Here’s what I saw on the T-shirts they’re selling at Guerilla Coffee: “It’s job of the artist to make the revolution irresistible.”
Wed 19 Mar 2008
Okay YES this is totally ridiculous. But my friend Jana wants, more than anything else in her whole life, to be on TV. She’s auditioning online for this reality TV show–who wants to be Paris Hilton’s bff? And apparently she’s in the top 20 girls for votes, which means she has a good shot at getting on the show. But she’s well behind the leaders at the moment.

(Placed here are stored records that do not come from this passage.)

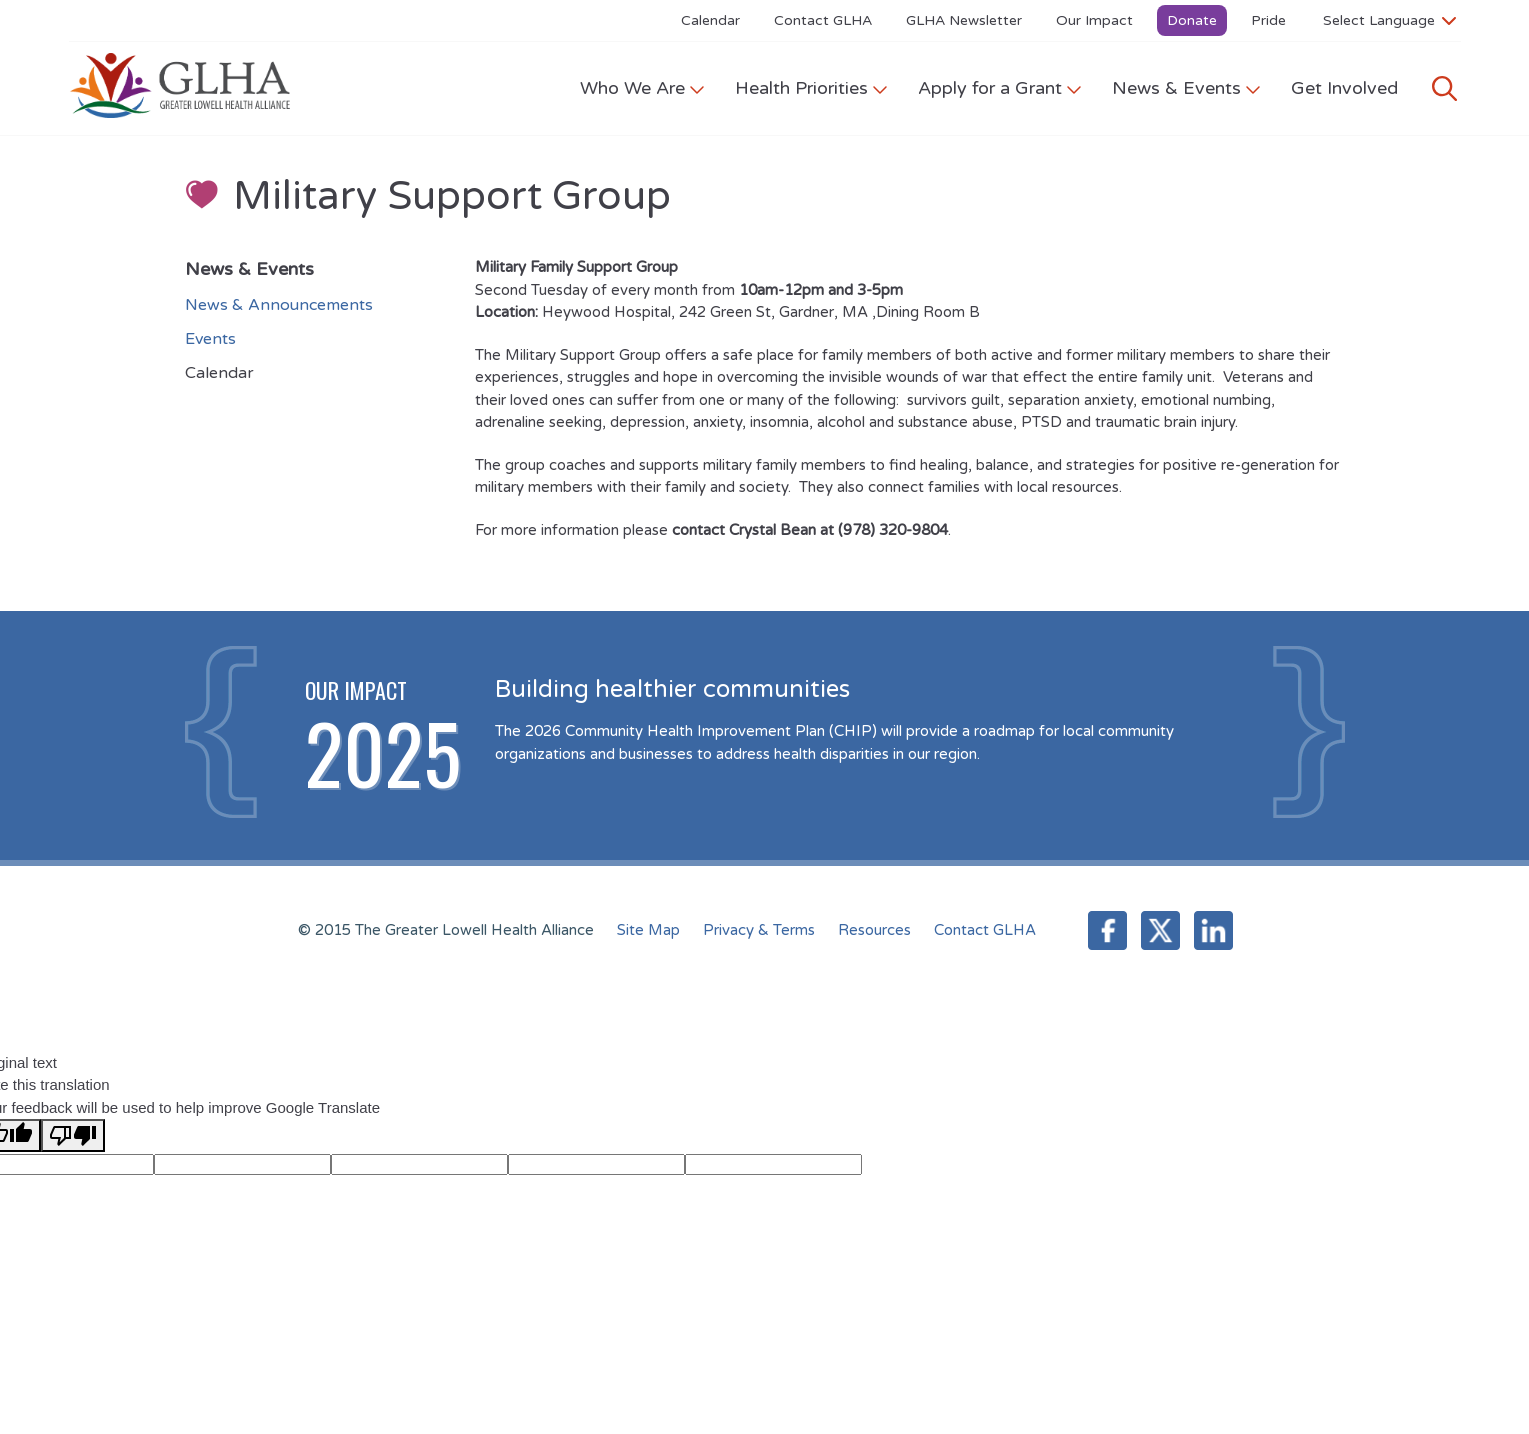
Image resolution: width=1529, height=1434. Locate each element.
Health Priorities (811, 88)
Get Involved (1344, 88)
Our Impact (1094, 20)
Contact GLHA (823, 20)
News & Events (1186, 88)
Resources (874, 930)
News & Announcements (279, 305)
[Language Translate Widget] (1389, 20)
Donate (1192, 20)
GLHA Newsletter (964, 20)
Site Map (648, 930)
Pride (1268, 20)
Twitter (1160, 930)
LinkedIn (1213, 930)
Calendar (710, 20)
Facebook (1107, 930)
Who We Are (642, 88)
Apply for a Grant (1000, 88)
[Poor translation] (73, 1135)
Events (210, 339)
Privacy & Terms (759, 930)
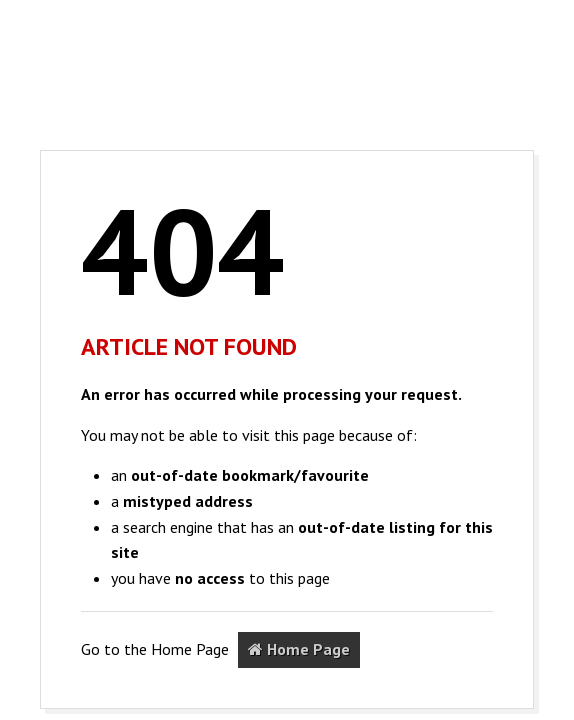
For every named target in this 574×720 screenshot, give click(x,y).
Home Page (299, 649)
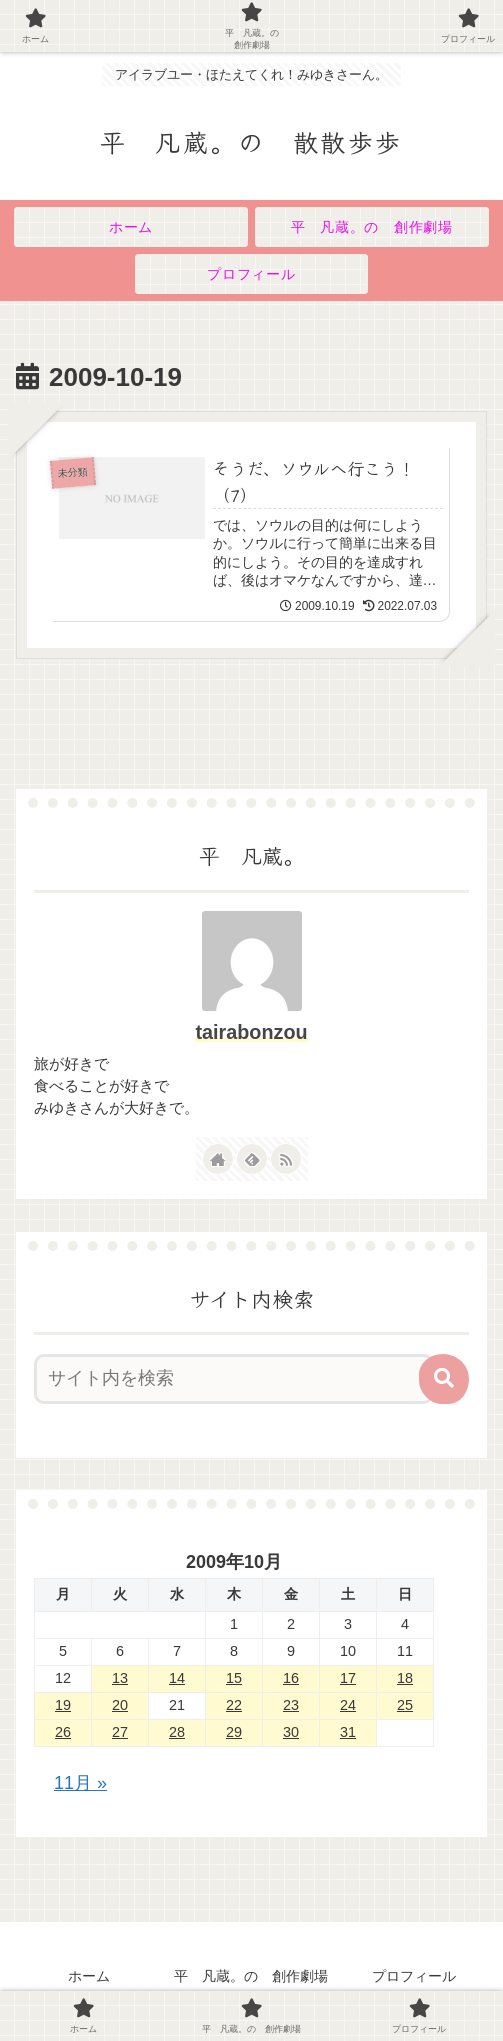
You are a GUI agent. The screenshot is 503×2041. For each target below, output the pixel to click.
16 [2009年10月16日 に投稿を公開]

If you have thirty seconds and a bit of compassion in your heart for a hometown girl who wants under the lights, take a moment, click this link, and vote for her! And, if you think of it tomorrow, vote again! You can vote once a day if you’re really excited for her. I am. She is…well, Jana is something else. I adore her and there’s no one quite like her and I want her to win. So.
http://parisbff.com/people/jsalamanca
Please vote.
Love!
Alissa
Mon 3 Mar 2008
Hey, photos from our poker fundraiser on leap day are here:
http://picasaweb.google.com/foolissa/NebunelePokerNightFeb2908
It was a smashing success. Thank you everybody who helped make it happen, and those who came and made it fun!